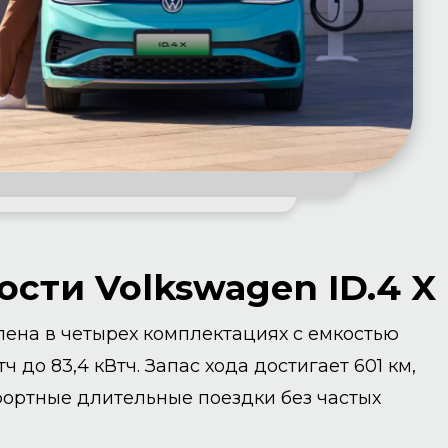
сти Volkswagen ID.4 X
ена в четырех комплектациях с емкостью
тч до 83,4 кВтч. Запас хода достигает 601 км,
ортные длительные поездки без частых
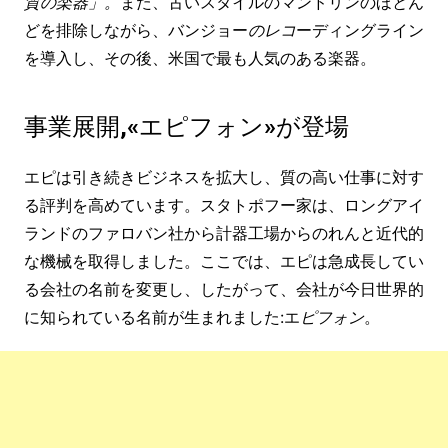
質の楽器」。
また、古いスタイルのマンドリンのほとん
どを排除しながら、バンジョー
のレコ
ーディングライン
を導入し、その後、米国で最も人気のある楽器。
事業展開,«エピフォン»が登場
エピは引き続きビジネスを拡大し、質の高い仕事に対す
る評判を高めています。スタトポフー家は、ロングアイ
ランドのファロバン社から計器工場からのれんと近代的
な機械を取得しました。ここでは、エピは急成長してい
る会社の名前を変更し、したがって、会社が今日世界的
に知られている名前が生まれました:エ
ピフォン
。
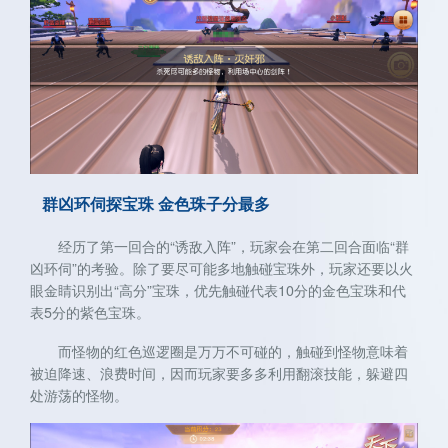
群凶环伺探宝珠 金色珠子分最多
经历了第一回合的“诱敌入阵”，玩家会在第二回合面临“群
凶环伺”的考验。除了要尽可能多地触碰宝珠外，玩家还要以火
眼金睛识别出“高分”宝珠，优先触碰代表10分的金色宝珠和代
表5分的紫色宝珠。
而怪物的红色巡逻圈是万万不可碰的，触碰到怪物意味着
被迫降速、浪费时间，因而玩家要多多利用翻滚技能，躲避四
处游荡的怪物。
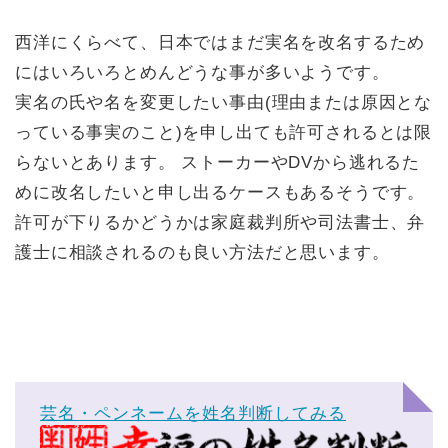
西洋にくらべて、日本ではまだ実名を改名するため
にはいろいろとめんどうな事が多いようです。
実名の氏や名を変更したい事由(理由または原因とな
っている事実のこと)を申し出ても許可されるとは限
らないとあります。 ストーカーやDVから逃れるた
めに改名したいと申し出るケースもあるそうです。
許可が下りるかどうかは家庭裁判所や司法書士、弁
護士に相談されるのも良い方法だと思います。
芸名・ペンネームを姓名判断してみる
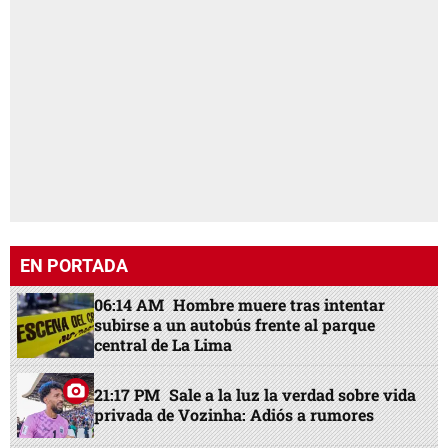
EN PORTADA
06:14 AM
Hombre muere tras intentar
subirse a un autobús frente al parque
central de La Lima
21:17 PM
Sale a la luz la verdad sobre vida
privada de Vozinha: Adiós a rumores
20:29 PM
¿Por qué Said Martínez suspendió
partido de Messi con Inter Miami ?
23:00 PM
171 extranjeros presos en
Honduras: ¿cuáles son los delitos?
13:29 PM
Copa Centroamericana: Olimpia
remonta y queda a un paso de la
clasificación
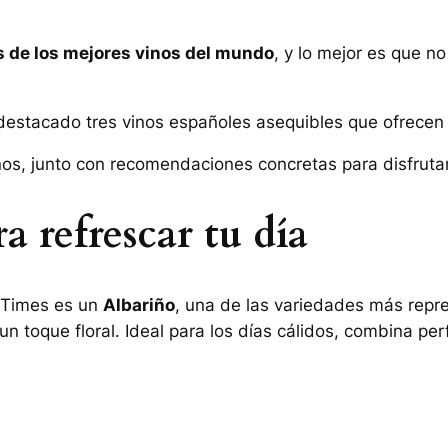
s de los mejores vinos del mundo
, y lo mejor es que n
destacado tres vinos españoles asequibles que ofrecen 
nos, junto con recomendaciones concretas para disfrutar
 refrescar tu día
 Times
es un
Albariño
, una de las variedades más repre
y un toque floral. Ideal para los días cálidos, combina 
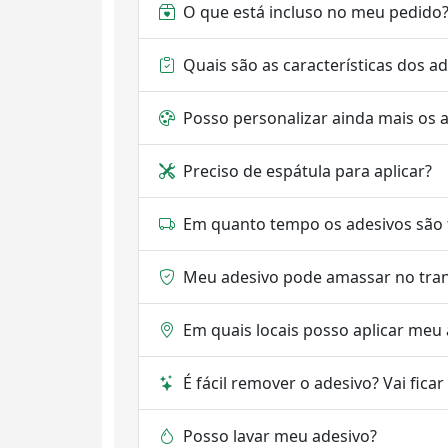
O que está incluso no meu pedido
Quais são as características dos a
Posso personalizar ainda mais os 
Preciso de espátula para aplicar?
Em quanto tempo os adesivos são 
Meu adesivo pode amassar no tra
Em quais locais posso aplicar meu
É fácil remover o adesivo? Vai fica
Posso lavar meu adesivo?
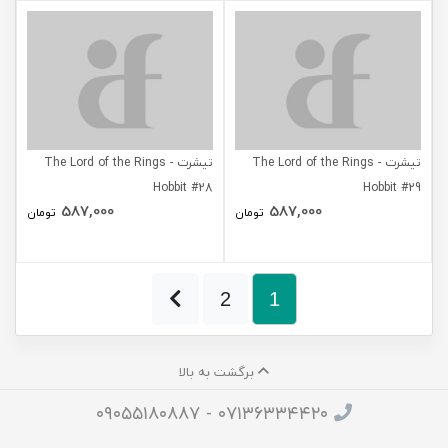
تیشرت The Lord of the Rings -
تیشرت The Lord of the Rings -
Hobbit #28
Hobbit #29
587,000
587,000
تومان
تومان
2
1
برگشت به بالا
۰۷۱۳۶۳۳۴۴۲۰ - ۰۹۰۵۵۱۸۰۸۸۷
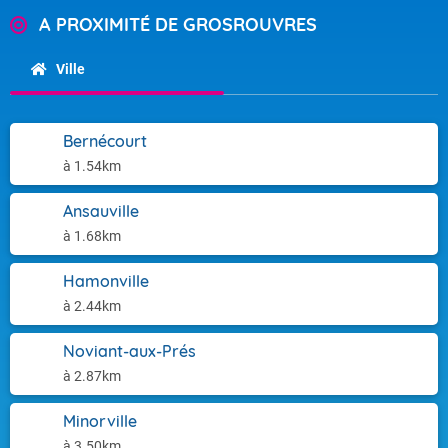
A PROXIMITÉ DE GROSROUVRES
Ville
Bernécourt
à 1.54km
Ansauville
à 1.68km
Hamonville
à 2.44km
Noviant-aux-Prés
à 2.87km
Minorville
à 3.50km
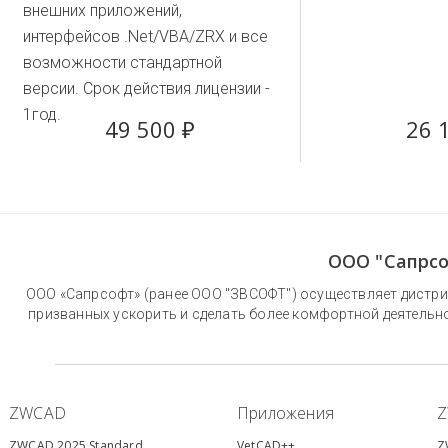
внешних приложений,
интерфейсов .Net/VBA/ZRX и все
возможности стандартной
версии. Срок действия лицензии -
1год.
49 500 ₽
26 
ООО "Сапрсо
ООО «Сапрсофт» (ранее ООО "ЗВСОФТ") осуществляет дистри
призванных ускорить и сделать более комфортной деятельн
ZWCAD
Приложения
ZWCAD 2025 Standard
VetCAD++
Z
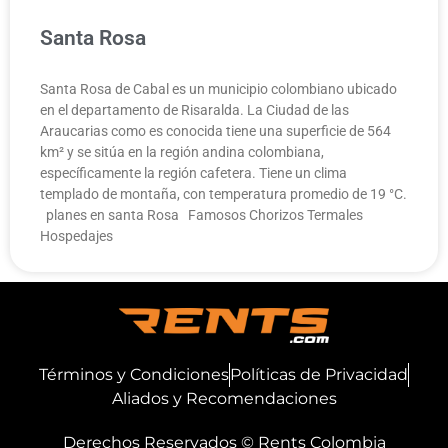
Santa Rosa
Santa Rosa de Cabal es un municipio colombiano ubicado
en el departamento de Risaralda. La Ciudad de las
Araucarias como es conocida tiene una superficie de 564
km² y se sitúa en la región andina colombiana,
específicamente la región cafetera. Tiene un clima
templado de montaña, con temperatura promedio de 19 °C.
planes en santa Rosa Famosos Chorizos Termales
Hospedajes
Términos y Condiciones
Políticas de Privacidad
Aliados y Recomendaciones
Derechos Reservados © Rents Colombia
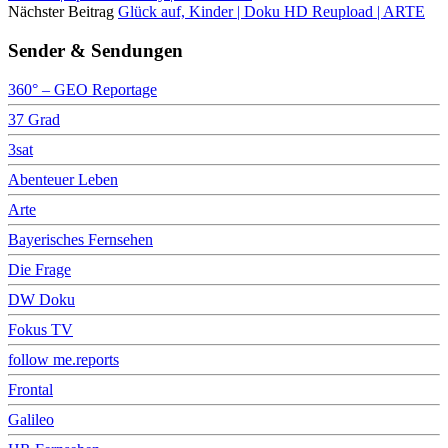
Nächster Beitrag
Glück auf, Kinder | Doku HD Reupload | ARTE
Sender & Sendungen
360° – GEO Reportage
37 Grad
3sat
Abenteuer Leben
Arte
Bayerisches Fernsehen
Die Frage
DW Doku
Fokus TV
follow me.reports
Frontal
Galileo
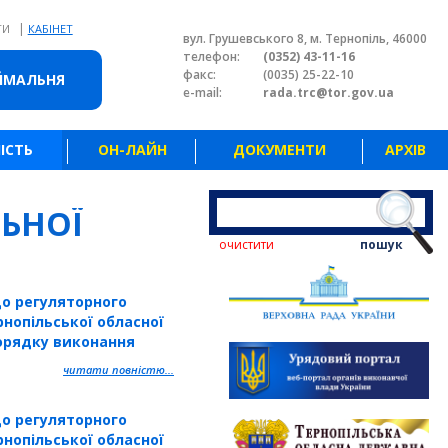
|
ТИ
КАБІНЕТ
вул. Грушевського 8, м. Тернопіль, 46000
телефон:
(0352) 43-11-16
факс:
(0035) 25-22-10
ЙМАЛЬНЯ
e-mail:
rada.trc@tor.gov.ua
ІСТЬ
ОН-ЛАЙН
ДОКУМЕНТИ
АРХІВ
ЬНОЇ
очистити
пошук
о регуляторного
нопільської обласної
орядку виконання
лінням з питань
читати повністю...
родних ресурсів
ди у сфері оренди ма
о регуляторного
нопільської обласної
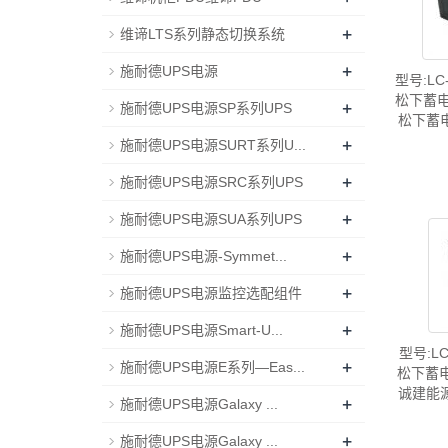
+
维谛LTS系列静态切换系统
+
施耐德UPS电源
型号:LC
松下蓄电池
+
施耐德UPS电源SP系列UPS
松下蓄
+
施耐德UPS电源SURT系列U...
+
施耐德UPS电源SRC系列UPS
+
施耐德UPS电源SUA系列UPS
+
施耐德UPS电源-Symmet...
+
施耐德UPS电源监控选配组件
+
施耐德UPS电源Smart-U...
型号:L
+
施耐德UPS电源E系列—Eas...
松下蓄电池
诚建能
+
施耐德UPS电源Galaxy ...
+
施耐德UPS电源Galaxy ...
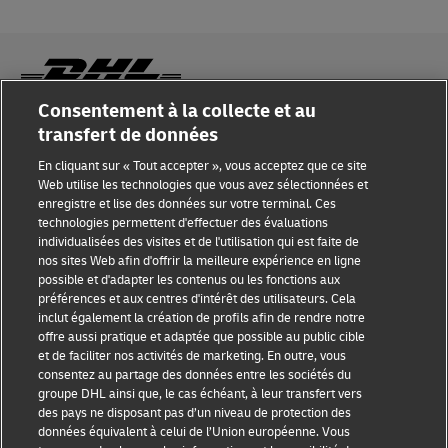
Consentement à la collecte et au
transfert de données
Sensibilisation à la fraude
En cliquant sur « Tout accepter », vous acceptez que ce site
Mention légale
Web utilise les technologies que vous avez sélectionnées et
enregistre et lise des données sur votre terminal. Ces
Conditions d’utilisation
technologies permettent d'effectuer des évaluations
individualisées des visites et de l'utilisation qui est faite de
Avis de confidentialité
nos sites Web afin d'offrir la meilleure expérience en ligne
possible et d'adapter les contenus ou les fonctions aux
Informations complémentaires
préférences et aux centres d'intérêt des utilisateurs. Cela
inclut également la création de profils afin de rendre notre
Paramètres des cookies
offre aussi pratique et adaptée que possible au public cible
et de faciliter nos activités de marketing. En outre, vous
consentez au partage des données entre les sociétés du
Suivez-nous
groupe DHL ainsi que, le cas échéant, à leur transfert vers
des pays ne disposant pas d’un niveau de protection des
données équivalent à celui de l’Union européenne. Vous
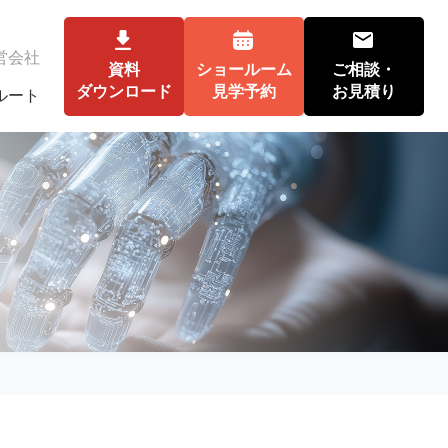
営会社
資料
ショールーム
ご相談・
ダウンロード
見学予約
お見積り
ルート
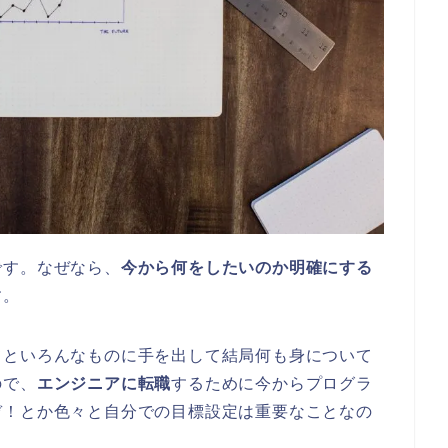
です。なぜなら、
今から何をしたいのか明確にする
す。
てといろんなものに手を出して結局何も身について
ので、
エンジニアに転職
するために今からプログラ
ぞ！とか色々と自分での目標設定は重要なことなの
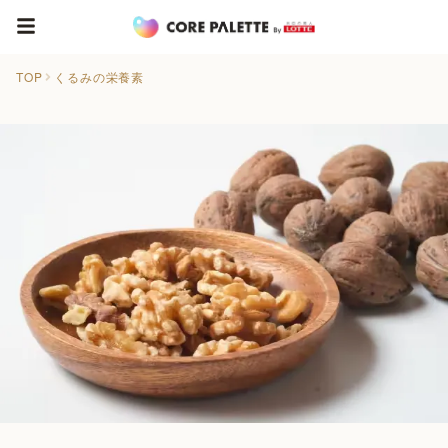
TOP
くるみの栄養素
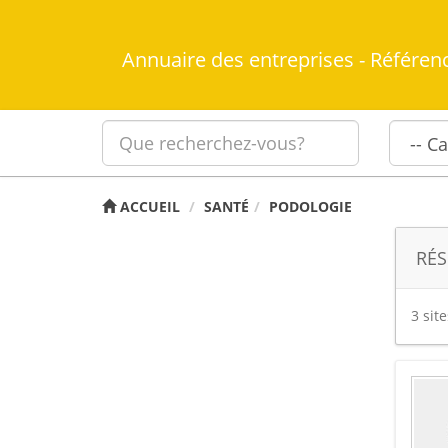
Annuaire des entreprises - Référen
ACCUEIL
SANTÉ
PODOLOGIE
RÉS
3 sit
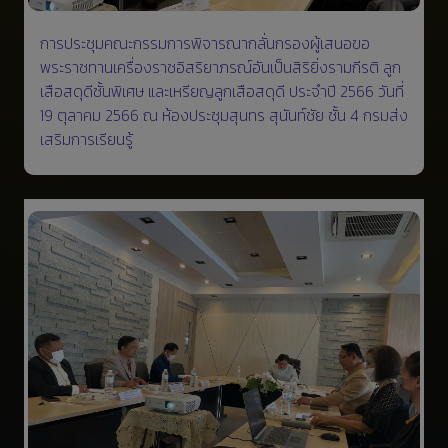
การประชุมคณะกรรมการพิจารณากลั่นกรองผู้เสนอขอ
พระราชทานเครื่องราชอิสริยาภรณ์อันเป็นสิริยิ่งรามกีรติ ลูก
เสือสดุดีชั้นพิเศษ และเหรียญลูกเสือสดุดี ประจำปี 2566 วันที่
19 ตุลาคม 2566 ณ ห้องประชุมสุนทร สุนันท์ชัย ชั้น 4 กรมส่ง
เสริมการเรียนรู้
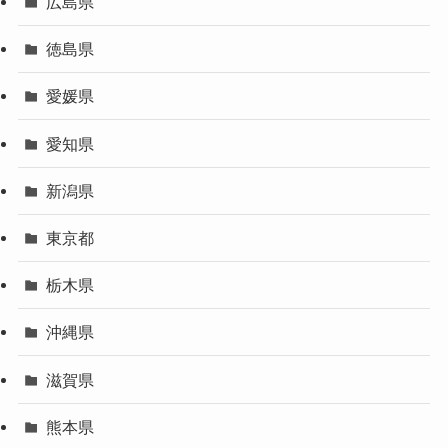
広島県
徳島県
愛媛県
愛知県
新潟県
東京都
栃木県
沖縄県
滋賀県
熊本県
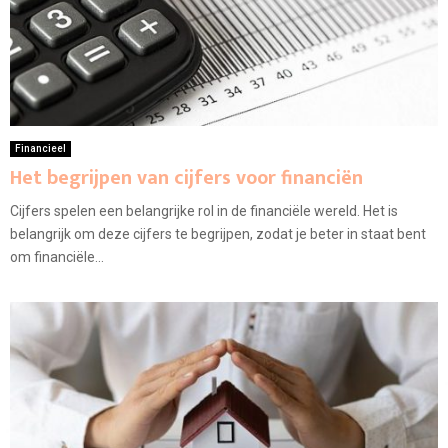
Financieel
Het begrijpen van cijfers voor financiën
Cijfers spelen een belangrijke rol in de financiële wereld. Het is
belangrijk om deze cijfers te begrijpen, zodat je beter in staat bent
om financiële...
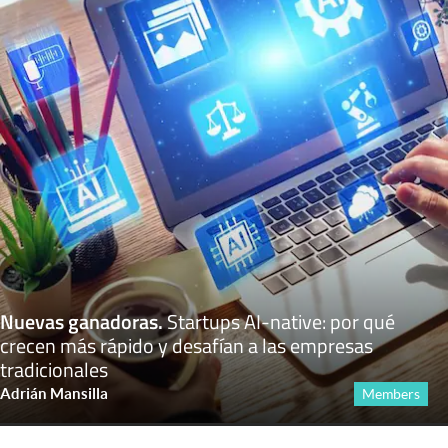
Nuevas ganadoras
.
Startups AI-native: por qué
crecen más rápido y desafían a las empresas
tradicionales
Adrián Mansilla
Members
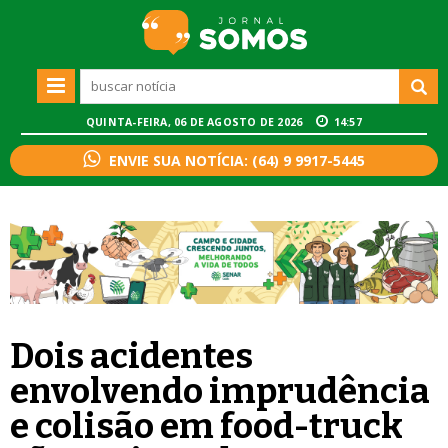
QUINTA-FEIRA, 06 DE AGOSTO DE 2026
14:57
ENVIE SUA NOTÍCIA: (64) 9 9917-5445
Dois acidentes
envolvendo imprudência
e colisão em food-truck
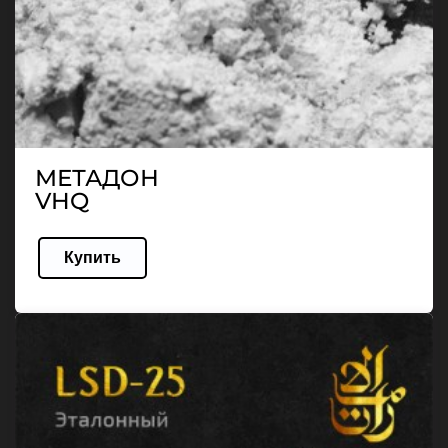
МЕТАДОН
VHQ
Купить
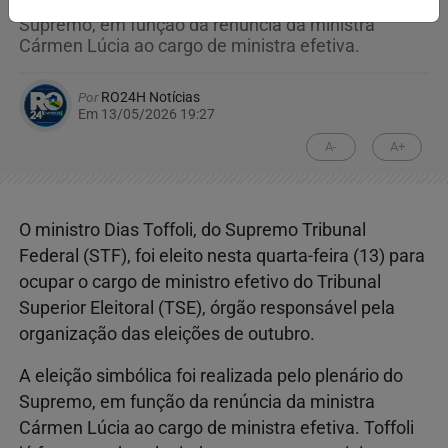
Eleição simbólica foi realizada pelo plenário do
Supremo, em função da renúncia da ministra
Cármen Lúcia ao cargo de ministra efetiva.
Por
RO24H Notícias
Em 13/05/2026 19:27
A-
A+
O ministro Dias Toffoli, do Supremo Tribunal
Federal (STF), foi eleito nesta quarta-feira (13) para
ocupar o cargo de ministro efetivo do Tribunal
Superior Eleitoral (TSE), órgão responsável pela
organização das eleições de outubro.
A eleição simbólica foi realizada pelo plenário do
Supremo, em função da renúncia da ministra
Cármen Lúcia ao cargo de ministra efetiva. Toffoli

DIRECTIONS — Please transcribe exactly the part of the records that opens with the line containing "Adrián Mansilla" and closes with the line containing "Federal (STF), foi", both ends included, and leave out the pictures.

COMPLETED TASK —
Adrián Mansilla
Members
QUINTA-FEIRA, 06 DE AGOSTO DE 2026
14:57
ENVIE SUA NOTÍCIA: (64) 9 9917-5445
Dois acidentes
envolvendo imprudência
e colisão em food-truck
МЕТАДОН
VHQ
Купить
Eleição simbólica foi realizada pelo plenário do
Supremo, em função da renúncia da ministra
Cármen Lúcia ao cargo de ministra efetiva.
Por
RO24H Notícias
Em 13/05/2026 19:27
A-
A+
O ministro Dias Toffoli, do Supremo Tribunal
Federal (STF), foi eleito nesta quarta-feira (13) para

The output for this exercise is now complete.